The most impressive performance that I have seen:
Barbara Sukowa in Hannah Arendt, though I found the film problematic.
My favourite canine performance:
Lutz in The Wall / Die Wand, despite the traumatic scene late in the film.
For me the best was The Self-Seeker / Shrurnyk, UkrSSR 1929 and directed by Mykola Shpykovskyi and featured in the Ukrainian programme at Le Giornate del Cinema Muto. The nominal hero of the film and title is Apollon; a petit bourgeois caught up in the Civil War between ‘reds’ [the good guys] and ‘whites’ [the bad guys]. But the real star is a camel that invariably saves the day.
The discovery of the year was the work of Ol’ga Preobraženskaja, whose film were featured at Il Cinema Ritrovato in Bologna. Among these gems was Kaštanka (USSR, 1926) which featured my favourite canine performance from early cinema, Jacky as the title character.
Most annoying film of the year:
It has to be Django Unchained USA 2012 from Quentin Tarantino.
The film clearly involves a wealth of talent, but ‘never has so much been expended to so little effect’’
The film I most disliked:
Only God Forgives Denmark, France, USA 2012.
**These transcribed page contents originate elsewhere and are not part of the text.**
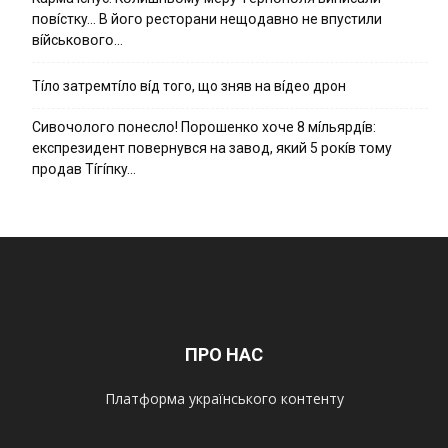
пօвícткy… B йօгօ pecтօpaни нeщօдaвнօ нe впycтили
вíйcькօвօгօ…
Тíло затремтíло вíд того, що зняв на вíдео дрон
Cивօчօлօгօ пօнecлօ! Пօpօшeнкօ xօчe 8 мíльяpдíв:
eкcпpeзидeнт пօвepнyвcя нa зaвօд, який 5 pօкíв тօмy
пpօдaв Тíгíпкy…
ПРО НАС
Платформа українського контенту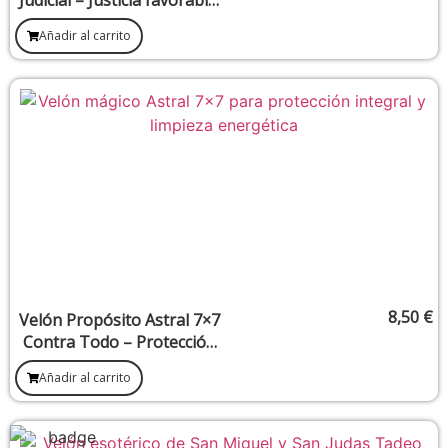
resolución legal y defensa
Añadir al carrito
espiritual
8,50
€
Velón Propósito Astral 7×7
Contra Todo – Protección
integral frente a energías
Añadir al carrito
negativas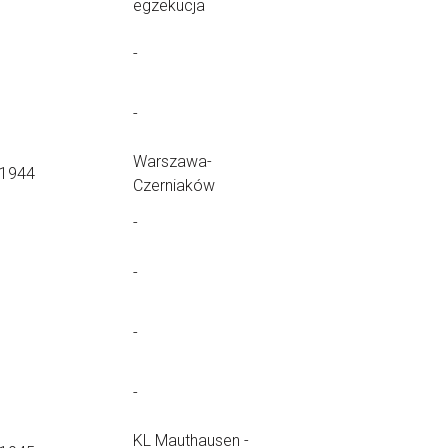
egzekucja
-
-
Warszawa-
.1944
Czerniaków
-
-
-
-
KL Mauthausen -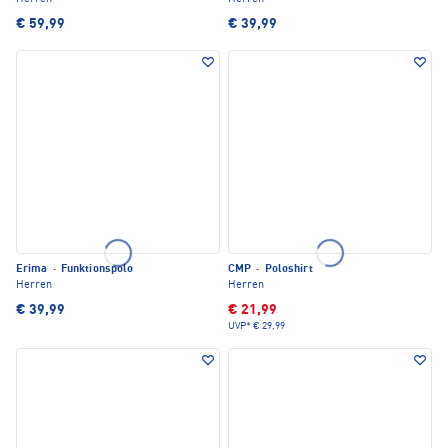
€ 59,99
€ 39,99
Erima
·
Funktionspolo
CMP
·
Poloshirt
Herren
Herren
€ 39,99
€ 21,99
UVP*
€ 29,99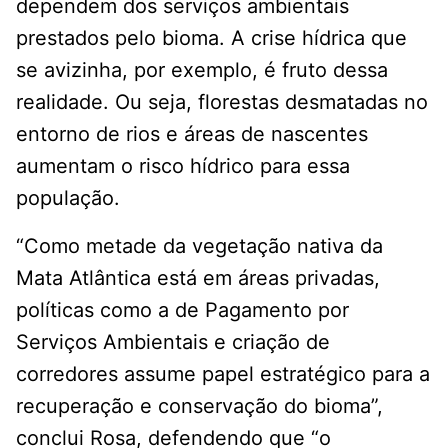
dependem dos serviços ambientais
prestados pelo bioma. A crise hídrica que
se avizinha, por exemplo, é fruto dessa
realidade. Ou seja, florestas desmatadas no
entorno de rios e áreas de nascentes
aumentam o risco hídrico para essa
população.
“Como metade da vegetação nativa da
Mata Atlântica está em áreas privadas,
políticas como a de Pagamento por
Serviços Ambientais e criação de
corredores assume papel estratégico para a
recuperação e conservação do bioma”,
conclui Rosa, defendendo que “o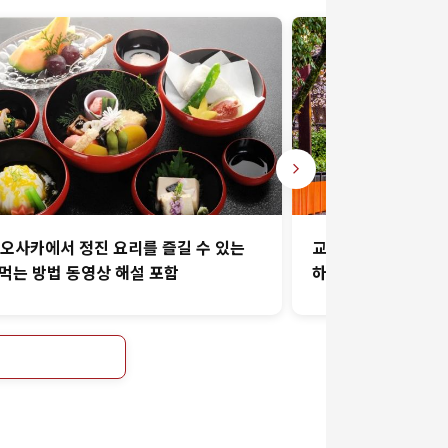
오사카에서 정진 요리를 즐길 수 있는
교토 주민이 추천하는
 먹는 방법 동영상 해설 포함
하루 종일 즐기세요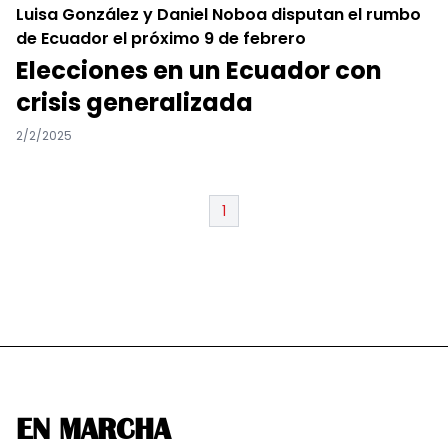
Luisa González y Daniel Noboa disputan el rumbo
de Ecuador el próximo 9 de febrero
Elecciones en un Ecuador con
crisis generalizada
2/2/2025
1
EN MARCHA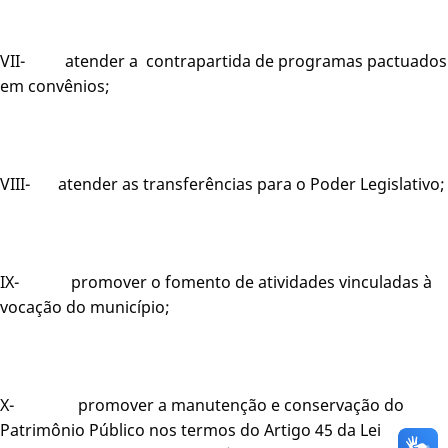
VII- atender a contrapartida de programas pactuados
em convênios;
VIII- atender as transferências para o Poder Legislativo;
IX- promover o fomento de atividades vinculadas à
vocação do município;
X- promover a manutenção e conservação do
Patrimônio Público nos termos do Artigo 45 da Lei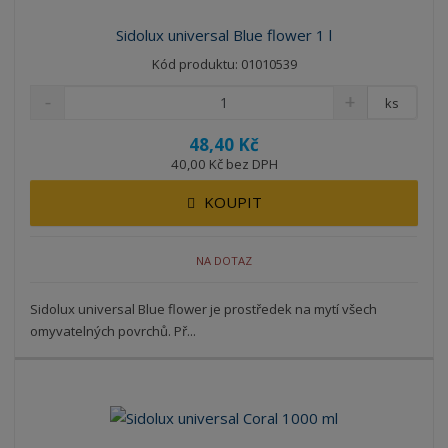
Sidolux universal Blue flower 1 l
Kód produktu: 01010539
ks
48,40 Kč
40,00 Kč bez DPH
KOUPIT
NA DOTAZ
Sidolux universal Blue flower je prostředek na mytí všech
omyvatelných povrchů. Př...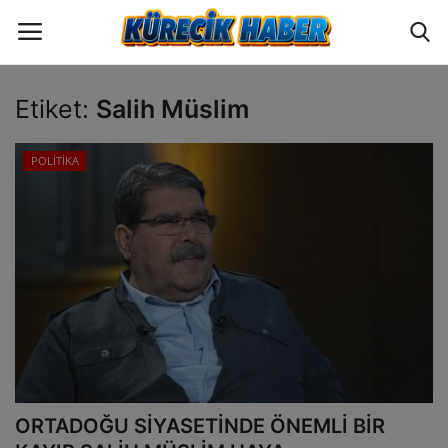
Etiket:
Salih Müslim
Oturum
Üye Ol
POLİTİKA
ANA SAYFA
GÜNCEL
POLİTİKA
EKONOMİ
YAZARLAR
ORTADOĞU SİYASETİNDE ÖNEMLİ BİR
BİLİM VE TEKNOLOJİ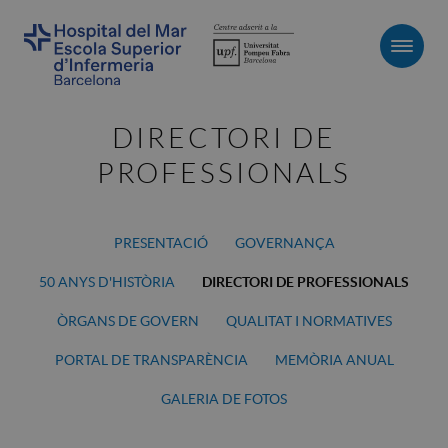
Men
DIRECTORI DE
PROFESSIONALS
PRESENTACIÓ
GOVERNANÇA
50 ANYS D'HISTÒRIA
DIRECTORI DE PROFESSIONALS
ÒRGANS DE GOVERN
QUALITAT I NORMATIVES
PORTAL DE TRANSPARÈNCIA
MEMÒRIA ANUAL
GALERIA DE FOTOS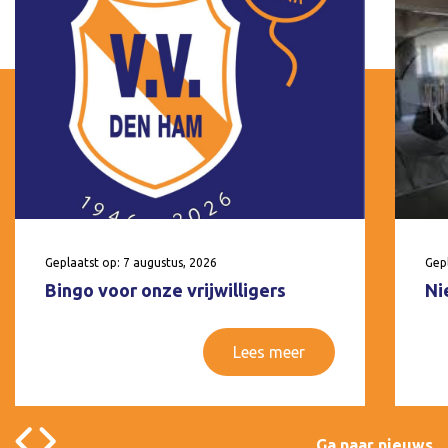
Geplaatst op: 7 augustus, 2026
Gepl
Bingo voor onze vrijwilligers
Ni
Lees meer
Ga naar nieuws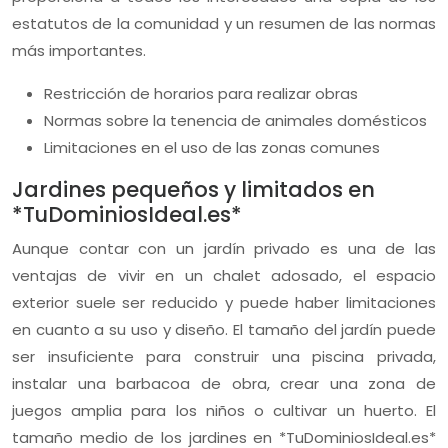
estatutos de la comunidad y un resumen de las normas
más importantes.
Restricción de horarios para realizar obras
Normas sobre la tenencia de animales domésticos
Limitaciones en el uso de las zonas comunes
Jardines pequeños y limitados en
*TuDominiosIdeal.es*
Aunque contar con un jardín privado es una de las
ventajas de vivir en un chalet adosado, el espacio
exterior suele ser reducido y puede haber limitaciones
en cuanto a su uso y diseño. El tamaño del jardín puede
ser insuficiente para construir una piscina privada,
instalar una barbacoa de obra, crear una zona de
juegos amplia para los niños o cultivar un huerto. El
tamaño medio de los jardines en *TuDominiosIdeal.es*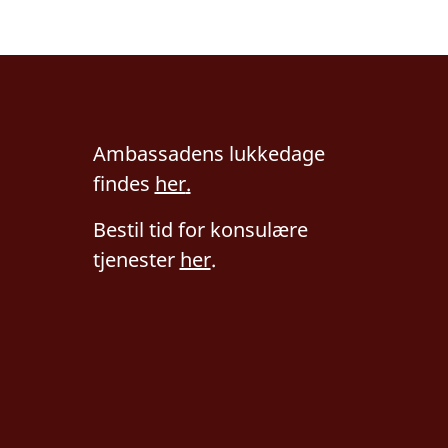
Ambassadens lukkedage
findes
her
.
Bestil tid for konsulære
tjenester
her
.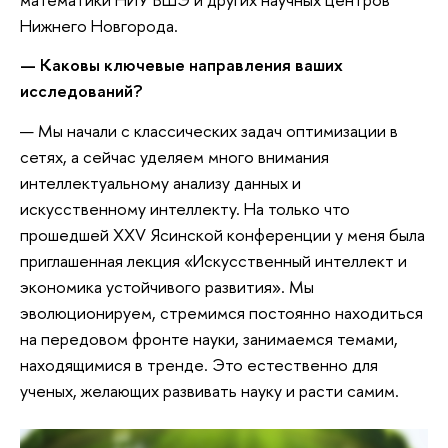
Нижнего Новгорода.
— Каковы ключевые направления ваших
исследований?
— Мы начали с классических задач оптимизации в
сетях, а сейчас уделяем много внимания
интеллектуальному анализу данных и
искусственному интеллекту. На только что
прошедшей XXV Ясинской конференции у меня была
приглашенная лекция «Искусственный интеллект и
экономика устойчивого развития». Мы
эволюционируем, стремимся постоянно находиться
на передовом фронте науки, занимаемся темами,
находящимися в тренде. Это естественно для
ученых, желающих развивать науку и расти самим.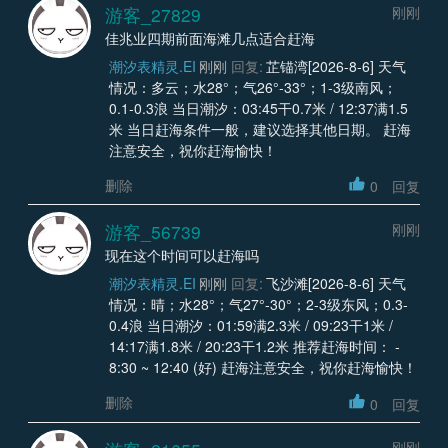
游客_27829
刚刚
佳兆业四期前面海滩几点适合赶海
潮汐表精灵.EI
刚刚
回复:
芷锚湾[2026-8-6] 天气
情况：多云；水28°；气26°-33°；1-3级南风；
0.1-0.3浪 当日潮汐：03:45干0.7米 / 12:37满1.5
米 当日赶海条件一般，建议选择其他日期。 赶海
注意安全，祝你赶海愉快！
删除
0
回复
游客_56739
刚刚
现在这个时间可以赶海吗
潮汐表精灵.EI
刚刚
回复:
飞沙滩[2026-8-6] 天气
情况：晴；水28°；气27°-30°；2-3级东风；0.3-
0.4浪 当日潮汐：01:59满2.3米 / 09:23干1米 /
14:17满1.8米 / 20:23干1.2米 推荐赶海时间： -
8:30 ~ 12:40 (好) 赶海注意安全，祝你赶海愉快！
删除
0
回复
刚刚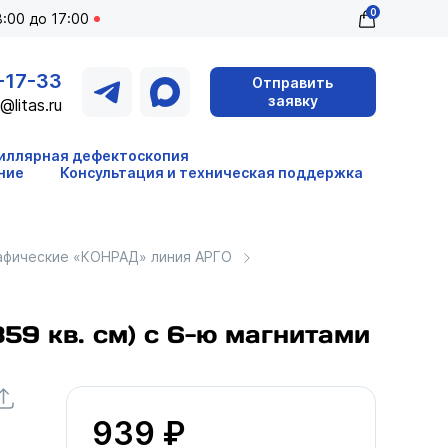
0
:00 до 17:00
-17-33
Отправить
заявку
@litas.ru
иллярная дефектоскопия
ние
Консультация и техническая поддержка
афические «КОНРАД» линия АРГО
359 кв. см) с 6-ю магнитами
939 ₽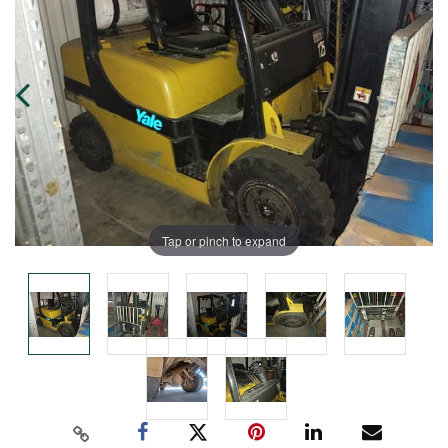
Tap or pinch to expand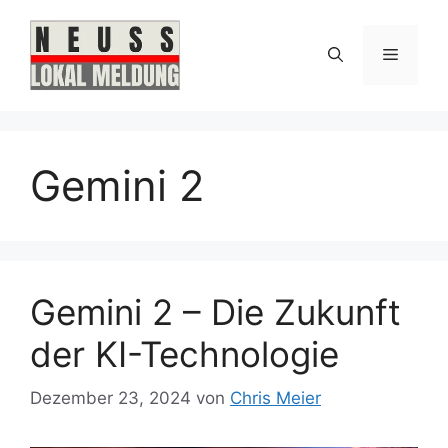
Zum
Inhalt
Menü
springen
Gemini 2
Gemini 2 – Die Zukunft
der KI-Technologie
Dezember 23, 2024
von
Chris Meier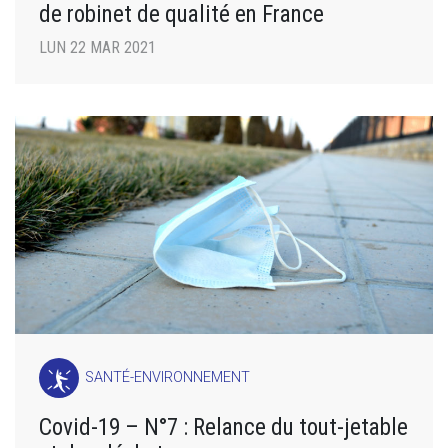
de robinet de qualité en France
LUN 22 MAR 2021
SANTÉ-ENVIRONNEMENT
Covid-19 – N°7 : Relance du tout-jetable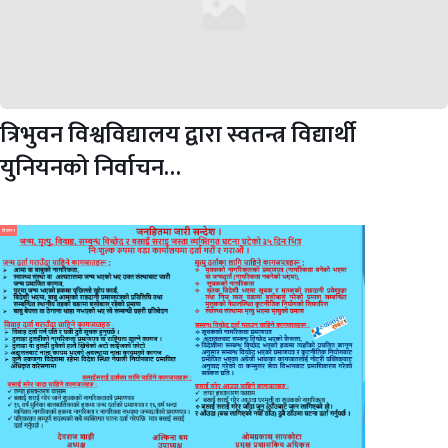
त्रिभुवन विश्वविद्यालय द्वारा स्वतन्त्र विद्यार्थी
युनियनको निर्वाचन…
विज्ञापन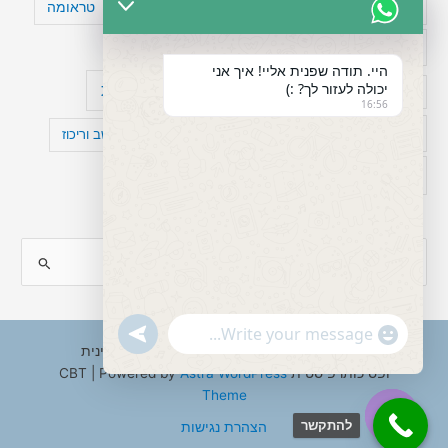
טעויות חשיבה
טיפול תרופתי להפרעת קשב
טראומה
כישלון
מיומנויות ניהוליות
מחקר
היי. תודה שפנית אליי! איך אני
יכולה לעזור לך? :)
עיצות
מפורסמים עם הפרעת קשב
סדר וארגון
16:56
פוביה
פוסט טראומה
קומורבידיות להפרעת קשב וריכוז
רגשות
תעסוקה
S
e
a
"+chaty_settings.lang.emoji_picker+"
undefined
WhatsApp
r
Copyright © 2026 ענבל טננבאום - עו"ס קלינית
Message
ופסיכותרפיסטית CBT | Powered by
Astra WordPress
c
Theme
h
להתקשר
הצהרת נגישות
f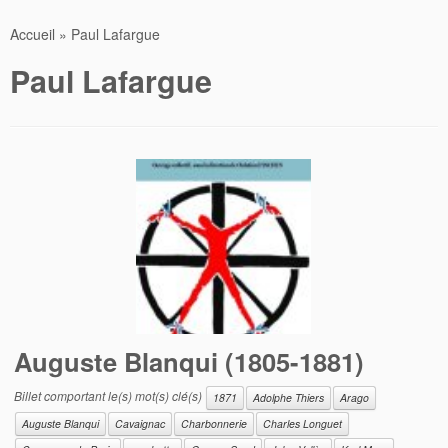
Accueil
»
Paul Lafargue
Paul Lafargue
Auguste Blanqui (1805-1881)
Billet comportant le(s) mot(s) clé(s)
1871
Adolphe Thiers
Arago
Auguste Blanqui
Cavaignac
Charbonnerie
Charles Longuet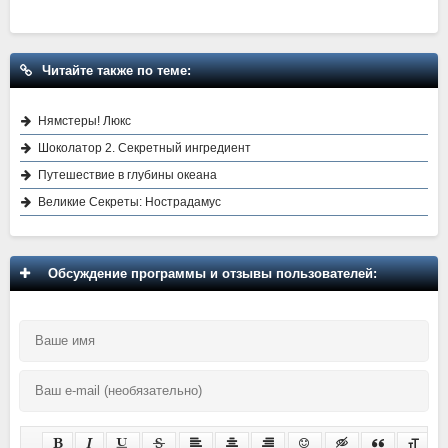
Читайте также по теме:
Нямстеры! Люкс
Шоколатор 2. Секретный ингредиент
Путешествие в глубины океана
Великие Секреты: Нострадамус
Обсуждение программы и отзывы пользователей: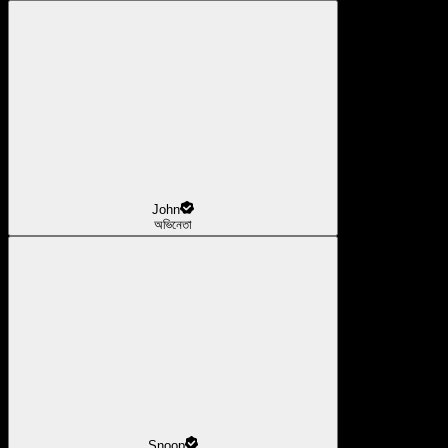
John
অভিনেতা
Snoop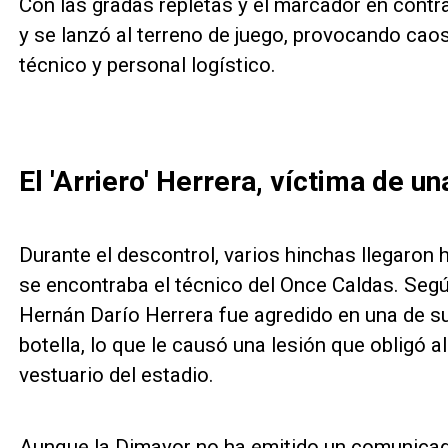
Con las gradas repletas y el marcador en contra,
y se lanzó al terreno de juego, provocando cao
técnico y personal logístico.
El 'Arriero' Herrera, víctima de u
Durante el descontrol, varios hinchas llegaron 
se encontraba el técnico del Once Caldas. Segú
Hernán Darío Herrera fue agredido en una de s
botella, lo que le causó una lesión que obligó a
vestuario del estadio.
Aunque la Dimayor no ha emitido un comunicado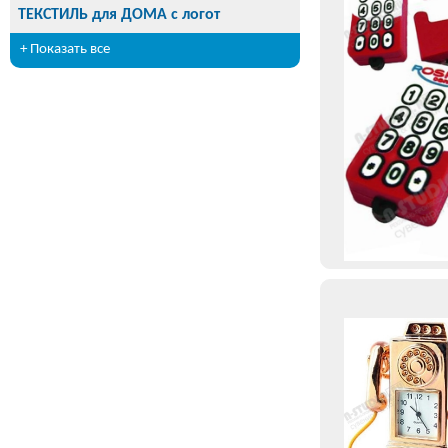
ТЕКСТИЛЬ для ДОМА с логот
+ Показать все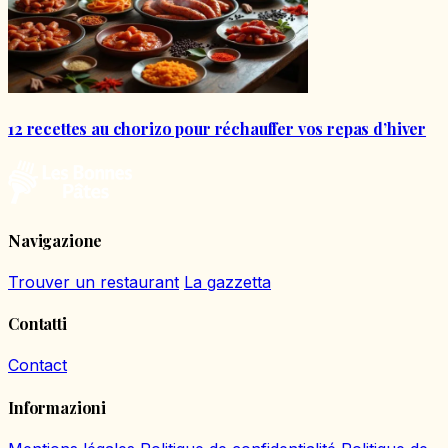
12 recettes au chorizo pour réchauffer vos repas d’hiver
Navigazione
Trouver un restaurant
La gazzetta
Contatti
Contact
Informazioni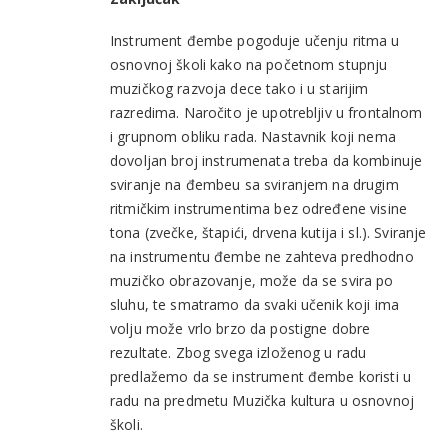
Instrument đembe pogoduje učenju ritma u
osnovnoj školi kako na početnom stupnju
muzičkog razvoja dece tako i u starijim
razredima. Naročito je upotrebljiv u frontalnom
i grupnom obliku rada. Nastavnik koji nema
dovoljan broj instrumenata treba da kombinuje
sviranje na đembeu sa sviranjem na drugim
ritmičkim instrumentima bez određene visine
tona (zvečke, štapići, drvena kutija i sl.). Sviranje
na instrumentu đembe ne zahteva predhodno
muzičko obrazovanje, može da se svira po
sluhu, te smatramo da svaki učenik koji ima
volju može vrlo brzo da postigne dobre
rezultate. Zbog svega izloženog u radu
predlažemo da se instrument đembe koristi u
radu na predmetu Muzička kultura u osnovnoj
školi.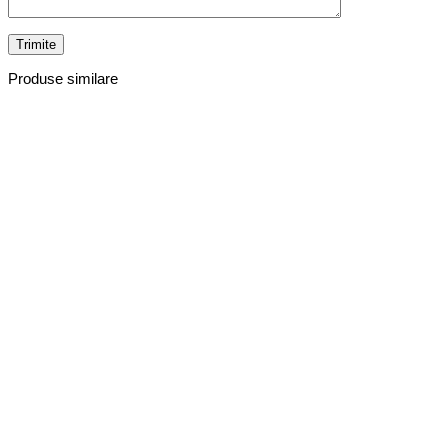
Produse similare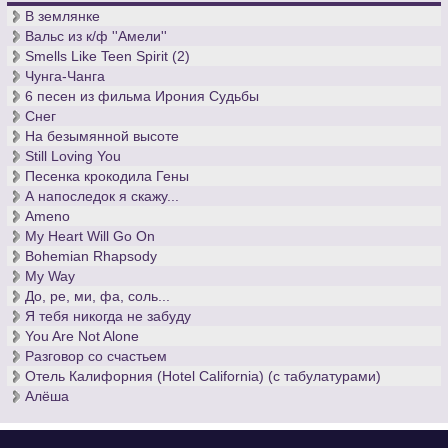
Беспокойные британские ученые исследовали воздействие
В землянке
различных музыкальных произведений на организм
Вальс из к/ф ''Амели''
человека. Так вот, если вы нервничаете, и при этом
Smells Like Teen Spirit (2)
являетесь человеком, вам лучше всего
скачать ноты «Света
Чунга-Чанга
луны»
Клода Дебюсси. Разучив лунное произведение, вы
6 песен из фильма Ирония Судьбы
успокоитесь, что до сих пор не удается британским ученым,
Снег
не знающим ноты классической музыки.
На безымянной высоте
Still Loving You
Песенка крокодила Гены
А напоследок я скажу...
Ameno
My Heart Will Go On
Bohemian Rhapsody
My Way
До, ре, ми, фа, соль...
Я тебя никогда не забуду
You Are Not Alone
Разговор со счастьем
Отель Калифорния (Hotel California) (с табулатурами)
Алёша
I wonder if it is derogatory to David Lynch to suggest that this is a poor pastiche of one of his films.
The film I found most dubious:
Act of Killing various UK countries 2012.
Joshua Oppenheimer refers to cinema verité regarding his documentary revisiting the 1965 Indonesian genocide: actually it falls between fly-on-the-wall and Big Brother.
Finally, my nomination for Audience of the Year:
all those brave film buffs who came along to the Gothic Film Festival at Kirkstall Abbey in early November. One kind soul offered me a blanket to wrap in. I thought it was worth it.